Now we can just use modtest() to find the absolute mean error. Functions can be as long or as short as you’d like, and are incredibly helpful if you’re using a certain set of commands repeatedly or doing any sort of advanced programming.

Hold The Line

With Marcel, we used three factors–HR counts from 2013, 2012, and 2011–with simple weights of 5, 4, and 3. For our last projection model, let’s take this same idea, but fine-tune the weights and look at some other stats which might help us project home runs. This, basically, is multiple linear regression.
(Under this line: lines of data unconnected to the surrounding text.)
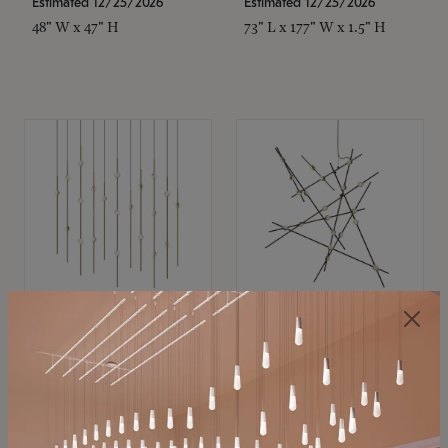
Estimated 12/25/2026
Estimated 12/25/2026
48" W x 47" H
73" L x 177" W x 1.5" H
SONNEMAN
SONNEMAN
Constellation®
Constellation®
Chandelier
Chandelier
$11,800
$8,670
SKU: 2016.38C-27
SKU: 2152.33C-27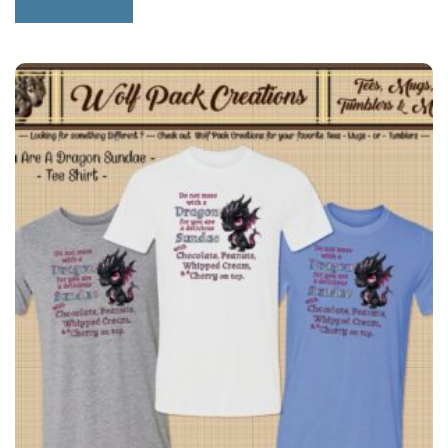
Select options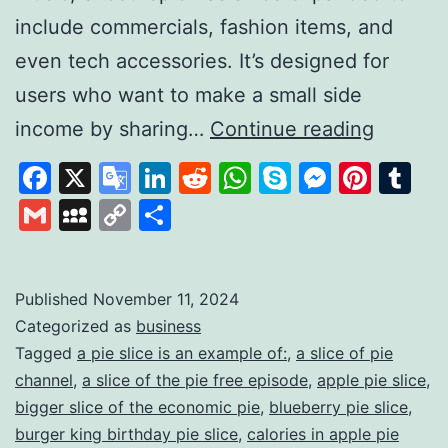
include commercials, fashion items, and
even tech accessories. It’s designed for
users who want to make a small side
Slice
income by sharing…
Continue reading
the
Facebook
X
Google
LinkedIn
Reddit
WhatsApp
Skype
Messen
Pinte
Tu
pie:
Translate
Gmail
MySpace
Copy
Share
A
Link
Unique
Platfor
Published
November 11, 2024
Categorized as
business
for
Tagged
a pie slice is an example of:
,
a slice of pie
Earning
channel
,
a slice of the pie free episode
,
apple pie slice
,
Throug
bigger slice of the economic pie
,
blueberry pie slice
,
Review
burger king birthday pie slice
,
calories in apple pie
I’m going to handwave over a lot of the theory behind regressions, but Bradley’s how-to from last week does a fantastic job of going through the details.
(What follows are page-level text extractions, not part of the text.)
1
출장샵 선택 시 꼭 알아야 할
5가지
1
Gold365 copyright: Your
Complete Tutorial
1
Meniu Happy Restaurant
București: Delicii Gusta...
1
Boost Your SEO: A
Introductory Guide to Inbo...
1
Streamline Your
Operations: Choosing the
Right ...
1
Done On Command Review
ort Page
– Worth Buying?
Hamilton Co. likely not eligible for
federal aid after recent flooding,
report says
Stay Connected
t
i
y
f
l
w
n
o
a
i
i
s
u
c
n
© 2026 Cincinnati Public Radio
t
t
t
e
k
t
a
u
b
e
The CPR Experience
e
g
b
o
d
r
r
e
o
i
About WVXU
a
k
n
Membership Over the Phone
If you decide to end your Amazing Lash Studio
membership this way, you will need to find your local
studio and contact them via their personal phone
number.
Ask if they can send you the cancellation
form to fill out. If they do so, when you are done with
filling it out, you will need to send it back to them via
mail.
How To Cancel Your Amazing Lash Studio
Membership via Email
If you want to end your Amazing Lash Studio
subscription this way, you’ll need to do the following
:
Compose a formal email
Remember back in part 2, when we were looking at correlation tests in r² and we mentioned how we were basically modeling a y = mx + b equation? That’s basically what we did with Marcel just now, where ‘y’ was our projected HR count and we had three different mx values, one each for the 2013, 2012 and 2011 HR counts. (In this example, ‘b’, the intercept, is 0.)

So we can then use the same lm() function we did last time to model the different factors that can predict home run counts. We’ll give R the data and the factors we want it to use, and it’ll tell us how to best combine them to most accurately model the data. We can’t model the 2014 data directly in this example–since we’re testing our model against it, it’d be cheating to use it ‘in advance’–but we can model the 2013 HR data, then use that model to predict 2014 HR counts.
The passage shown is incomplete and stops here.